Our Approach to Machine Learning Bias, Part 2

Published in

Sentropy

13 min readJul 1, 2020

This is the second blog post of a two-part series about Sentropy’s approach to addressing bias in machine learning classification tasks. You can read Part 1 here.

Disclaimer: this post references obscene language pertaining to hate speech.

By Cindy Wang

Introduction

Machine learning systems are only as good as the human assumptions that go into creating them. Biases in the data collection or modeling processes can manifest themselves downstream as incorrect predictions, which for critical applications like abusive language detection can have serious real-life consequences.

One of our biggest challenges is figuring out how to combat that bias. As machine learning practitioners, we ask ourselves the question, “How can we make sure that our model behaves fairly across all groups of users?” The answer lies not in removing humans from the loop, but rather in using human intuition to explicitly teach models how to make less biased predictions.

Our approach has two main components. The first is bias detection, which involves measuring the degree to which our models are biased and which specific groups that bias is impacting. To this end, we implemented a set of bias metrics that measure a classifier’s performance across different subpopulations of the test data, and we used them to evaluate our models. We found that two of our classifiers did indeed exhibit significant unintended bias that we hoped to minimize.

This leads us to the second component, bias mitigation, which includes making changes to our data collection and modeling processes to actively reduce bias. To combat the unintended bias we found in our models, we took the following steps:

Data augmentation: We added more data to our training and test sets to improve coverage for terms that disproportionately appear in abusive examples but are not actually abusive terms (e.g., “gay” or “Muslim”).
Modified objective function: We added a term to the objective function that specifically targets bias. Similar to how a regularization term penalizes a model for overfitting, our modification penalizes a model if its predictions are biased across different subgroups.
Slice-based model architecture: We modified our model architecture to commit extra learning capacity to important subsets, or slices, of the training data.

Below, we’ll walk you through the detection and mitigation elements of our approach in detail.

A measuring stick for bias

Before making any modifications to our training data or models, it was important to establish a reliable evaluation method and metrics that we could track across iterations. Concretely, the type of machine learning bias we focused on was the skewing of model predictions based on identity-related content within the text.

We decided to use a set of metrics called bias AUCs proposed by Google Jigsaw because they capture different types of unintended bias, are straightforward to compute, and are threshold agnostic.

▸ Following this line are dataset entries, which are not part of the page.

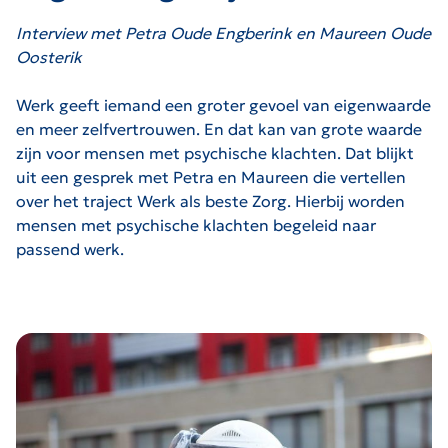
Interview met Petra Oude Engberink en Maureen Oude
Oosterik
Werk geeft iemand een groter gevoel van eigenwaarde
en meer zelfvertrouwen. En dat kan van grote waarde
zijn voor mensen met psychische klachten. Dat blijkt
uit een gesprek met Petra en Maureen die vertellen
over het traject Werk als beste Zorg. Hierbij worden
mensen met psychische klachten begeleid naar
passend werk.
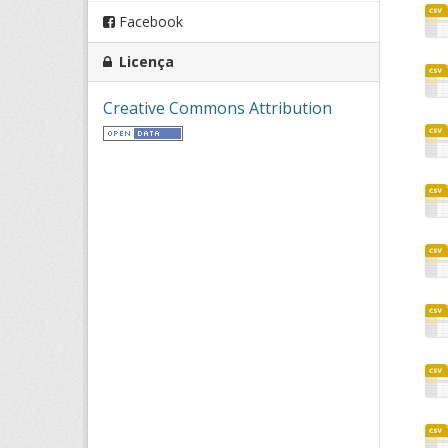
Facebook
Licença
Creative Commons Attribution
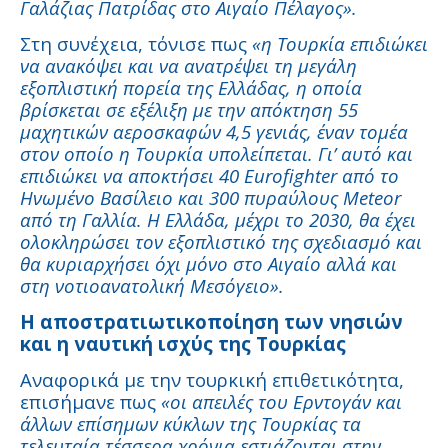
Γαλάζιας Πατρίδας στο Αιγαίο Πέλαγος».
Στη συνέχεια, τόνισε πως
«η Τουρκία επιδιώκει
να ανακόψει και να ανατρέψει τη μεγάλη
εξοπλιστική πορεία της Ελλάδας, η οποία
βρίσκεται σε εξέλιξη με την απόκτηση 55
μαχητικών αεροσκαφών 4,5 γενιάς, έναν τομέα
στον οποίο η Τουρκία υπολείπεται. Γι’ αυτό και
επιδιώκει να αποκτήσει 40 Eurofighter από το
Ηνωμένο Βασίλειο και 300 πυραύλους Meteor
από τη Γαλλία. Η Ελλάδα, μέχρι το 2030, θα έχει
ολοκληρώσει τον εξοπλιστικό της σχεδιασμό και
θα κυριαρχήσει όχι μόνο στο Αιγαίο αλλά και
στη νοτιοανατολική Μεσόγειο».
Η αποστρατιωτικοποίηση των νησιών
και η ναυτική ισχύς της Τουρκίας
Αναφορικά με την τουρκική επιθετικότητα,
επισήμανε πως
«οι απειλές του Ερντογάν και
άλλων επίσημων κύκλων της Τουρκίας τα
τελευταία τέσσερα χρόνια εστιάζονται στην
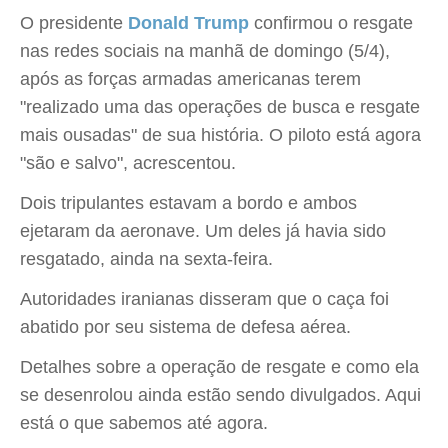
O presidente
Donald Trump
confirmou o resgate
nas redes sociais na manhã de domingo (5/4),
após as forças armadas americanas terem
"realizado uma das operações de busca e resgate
mais ousadas" de sua história. O piloto está agora
"são e salvo", acrescentou.
Dois tripulantes estavam a bordo e ambos
ejetaram da aeronave. Um deles já havia sido
resgatado, ainda na sexta-feira.
Autoridades iranianas disseram que o caça foi
abatido por seu sistema de defesa aérea.
Detalhes sobre a operação de resgate e como ela
se desenrolou ainda estão sendo divulgados. Aqui
está o que sabemos até agora.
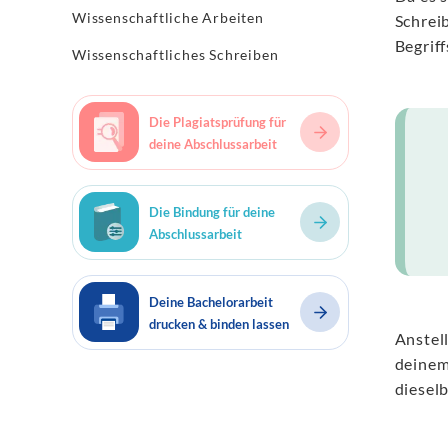
Wissenschaftliche Arbeiten
Schrei
Begriff
Wissenschaftliches Schreiben
Die Plagiatsprüfung für
deine Abschlussarbeit
Die Bindung für deine
Abschlussarbeit
Deine Bachelorarbeit
drucken & binden lassen
Anstel
deinem
diesel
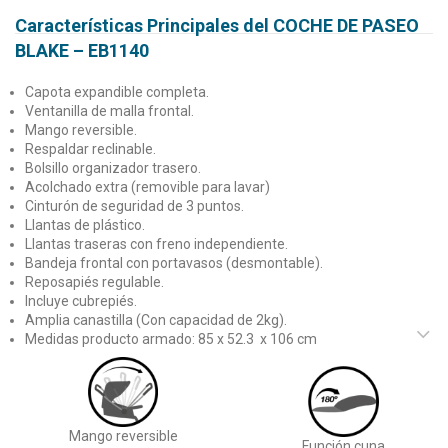
Características Principales del COCHE DE PASEO
BLAKE – EB1140
Capota expandible completa.
Ventanilla de malla frontal.
Mango reversible.
Respaldar reclinable.
Bolsillo organizador trasero.
Acolchado extra (removible para lavar)
Cinturón de seguridad de 3 puntos.
Llantas de plástico.
Llantas traseras con freno independiente.
Bandeja frontal con portavasos (desmontable).
Reposapiés regulable.
Incluye cubrepiés.
Amplia canastilla (Con capacidad de 2kg).
Medidas producto armado: 85 x 52.3 x 106 cm
Mango reversible
Función cuna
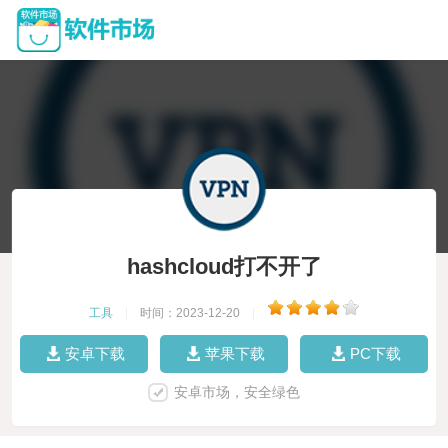
hashcloud打不开了
工具
|
时间：2023-12-20
|
安卓下载
苹果下载
PC下载
安卓市场，安全绿色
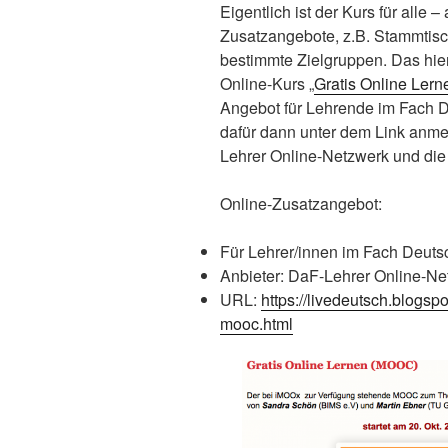
Eigentlich ist der Kurs für alle 
Zusatzangebote, z.B. Stammtisc
bestimmte Zielgruppen. Das hier
Online-Kurs „
Gratis Online Lern
Angebot für Lehrende im Fach D
dafür dann unter dem Link anme
Lehrer Online-Netzwerk und di
Online-Zusatzangebot:
Für Lehrer/innen im Fach Deuts
Anbieter: DaF-Lehrer Online-N
URL:
https://livedeutsch.blogsp
mooc.html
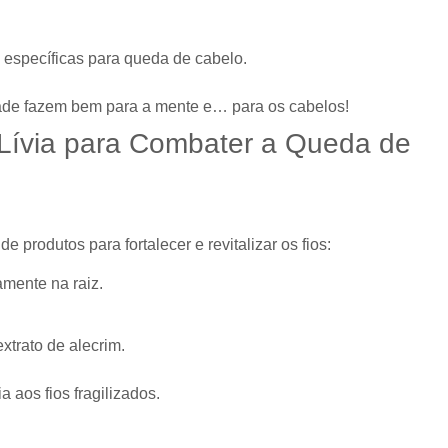
específicas para queda de cabelo.
idade fazem bem para a mente e… para os cabelos!
 Lívia para Combater a Queda de
 produtos para fortalecer e revitalizar os fios:
mente na raiz.
xtrato de alecrim.
 aos fios fragilizados.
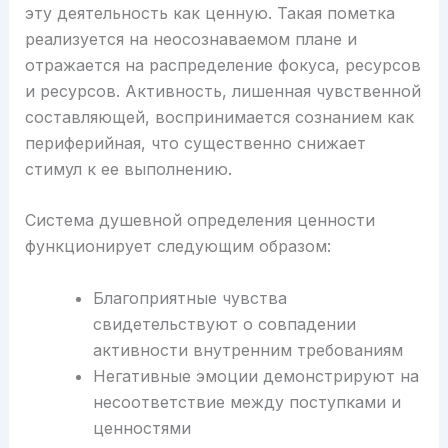
эту деятельность как ценную. Такая пометка
реализуется на неосознаваемом плане и
отражается на распределение фокуса, ресурсов
и ресурсов. Активность, лишенная чувственной
составляющей, воспринимается сознанием как
периферийная, что существенно снижает
стимул к ее выполнению.
Система душевной определения ценности
функционирует следующим образом:
Благоприятные чувства
свидетельствуют о совпадении
активности внутренним требованиям
Негативные эмоции демонстрируют на
несоответствие между поступками и
ценностями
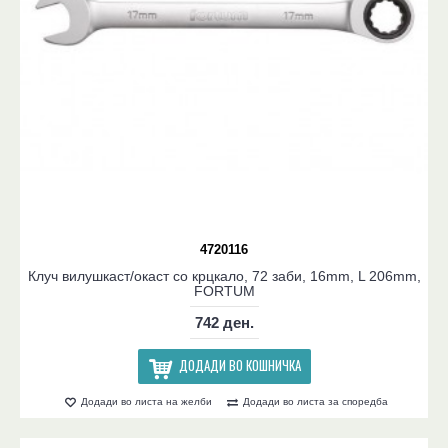
4720116
Клуч вилушкаст/окаст со крцкало, 72 заби, 16mm, L 206mm,
FORTUM
742 ден.
ДОДАДИ ВО КОШНИЧКА
Додади во листа на желби
Додади во листа за споредба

For a specific identity, the bias AUCs are given by computing the AUC scores for three different subsets of the test data:

Subgroup AUC: Restrict the test set to examples that mention the identity. A low value means that the model does poorly at distinguishing abusive and non-abusive examples that mention this identity.
BPSN (Background Positive, Subgroup Negative) AUC: Restrict the test set to non-abusive examples that mention the identity and abusive examples that do not. A low value suggests that the model’s scores skew higher than they should for examples mentioning this identity.
BNSP (Background Negative, Subgroup Positive) AUC: Restrict the test set to abusive examples that mention the identity and non-abusive examples that do not. A low value suggests that the model’s scores skew lower than they should for examples mentioning this identity.

This gave us three bias AUCs for each identity subgroup, each sensitive to a different type of identity-related bias. We’ll show how we used various bias mitigation tactics to significantly improve these metrics with respect to over a dozen different identities. Further discussion of the bias AUCs can be found in Jigsaw’s paper and Kaggle challenge.

Labeling identity mentions

In order for the bias AUCs to be an effective set of metrics, our test set needed to have reliable abusive language labels and coverage across a range of subgroups. Furthermore, we needed to label every example with the subgroup(s) mentioned within it. Using the identities provided in Jigsaw’s Kaggle dataset as a starting point, we labeled the following identity attributes (this list is growing as we continue to make improvements to our own classification models):

ability (people with disabilities)
asian
atheist
black
christian
conservative
jewish
latino
lgbtq_plus
liberal
muslim
political_group_other
religion_other
south_asian
white
women

With over a dozen subgroups, we faced the challenge of adding subgroup labels in a scalable yet accurate way. Our solution was to combine an automated keyword approach with human review. For each of the above identities, we manually curated a lexicon of terms that could be used to refer to the identity in question. To improve coverage of possible mentions, we then used unsupervised learning (based on the method described in this paper) to induce additional terms that are semantically similar to the existing terms.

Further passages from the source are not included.